Image légendée
Un bout d’univers : l’amas de galaxies Abell 2597 © European Southern Observatory/AFP/Archives

Une équipe d’astrophysiciens aux Etats-Unis a obtenu la mesure la plus précise jamais réalisée de la quantité totale de matière dans l’univers, l’une des questions les plus fascinantes de la cosmologie. La réponse, publiée dans la revue The Astrophysical Journal lundi, est que la matière représente 31,5 % (plus ou moins 1,3 %) de la quantité totale de matière et d’énergie qui composent l’univers. Les 68,5 % restants sont de l’énergie noire, une force mystérieuse responsable de l’expansion de l’univers et dont l’existence a été déduite à partir de l’observation de supernovas dans les années 1990.

Autrement dit, la quantité totale de matière dans l’univers observable est équivalente à 66 000 000 000 000 000 000 000 fois la masse du Soleil, ou 66 000 milliards de milliards, selon l’auteur principal de l’étude, Mohamed Abdullah, doctorant en astrophysique de l’université de Californie à Riverside.

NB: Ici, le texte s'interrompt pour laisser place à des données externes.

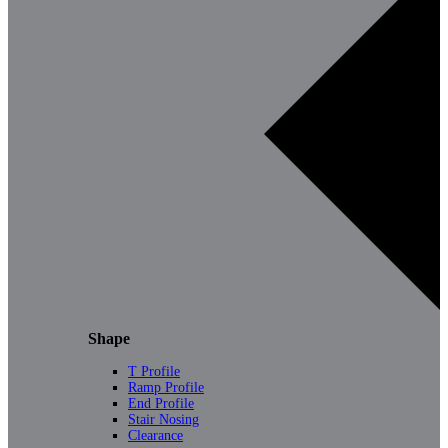
Shape
T Profile
Ramp Profile
End Profile
Stair Nosing
Clearance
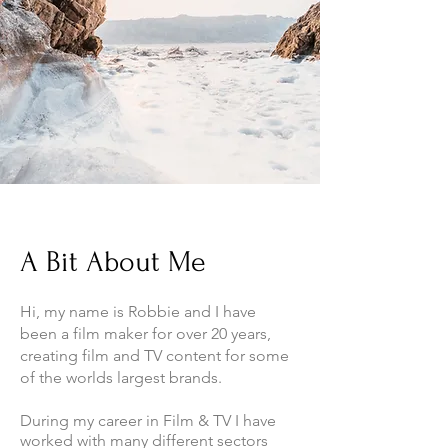
A Bit About Me
Hi, my name is Robbie and I have
been a film maker for over 20 years,
creating film and TV content for some
of the worlds largest brands.
During my career in Film & TV I have
worked with many different sectors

80 % de cette matière est appelée matière noire, dont la nature reste mystérieuse, mais dont une hypothèse est qu’elle se compose de particules subatomiques. La nouvelle mesure est proche des estimations réalisées par d’autres équipes d’astrophysiciens avec d’autres techniques de cosmologie.

« C’est la continuation d’un long processus qui a permis depuis 100 ans de progressivement devenir de plus en plus précis », ajoute la coautrice Gillian Wilson, professeure à la même université. « C’est chouette de pouvoir mesurer des choses aussi fondamentales sur l’univers sans quitter la planète Terre », ajoute-t-elle.

Comment pèse-t-on l’univers ?

Léquipe a eu recours à une technique vieille de 90 ans, et qui consiste à observer les orbites des galaxies à lintérieur des amas de galaxies (ces amas peuvent contenir des centaines ou milliers de galaxies). Il est possible de calculer la force gravitationnelle de chaque amas, ce qui permet d’en déduire leur masse.

Le destin de l’univers

Gillian Wilson explique que la technique a été inventée dans les années 1930 par l’astronome suisse Fritz Zwicky, un pionnier qui fut le premier à faire l’hypothèse de l’existence de matière noire dans les amas de galaxies. Il avait remarqué que la masse gravitationnelle des galaxies de l’amas Coma ne suffisait pas pour les maintenir ensemble, et il avait alors suggéré la présence d’une matière invisible.

L’équipe de l’université de Californie a amélioré la technique de Fritz Zwicky et développé un outil appelé GalWeight pour mieux classer quelle galaxie appartient à quel amas, puis les chercheurs ont appliqué l’outil à l’une des cartes en trois dimensions les plus détaillées de l’univers, la Sloan Digital Sky Survey.

Ils ont mesuré la masse de 1800 amas de galaxies. Puis fait des simulations informatiques pour trouver la quantité optimale de matière dans l’univers correspondant au nombre réel d’amas, jusqu’à trouver la valeur optimale.

A quoi cela peut-il servir ?

Selon Gillian Wilson, la quête de la quantité exacte de matière dans l’univers nous aidera à comprendre l’un des plus grands mystères actuels du cosmos, la nature de la matière noire. En outre, « la quantité totale de matière noire et d’énergie noire nous diront le destin de l’univers », dit-elle, le consensus scientifique actuel étant que nous nous dirigeons vers un « Big Freeze », un « grand gel » aussi appelé « mort thermique » de l’univers, un état où les étoiles arrivent à court de carburant.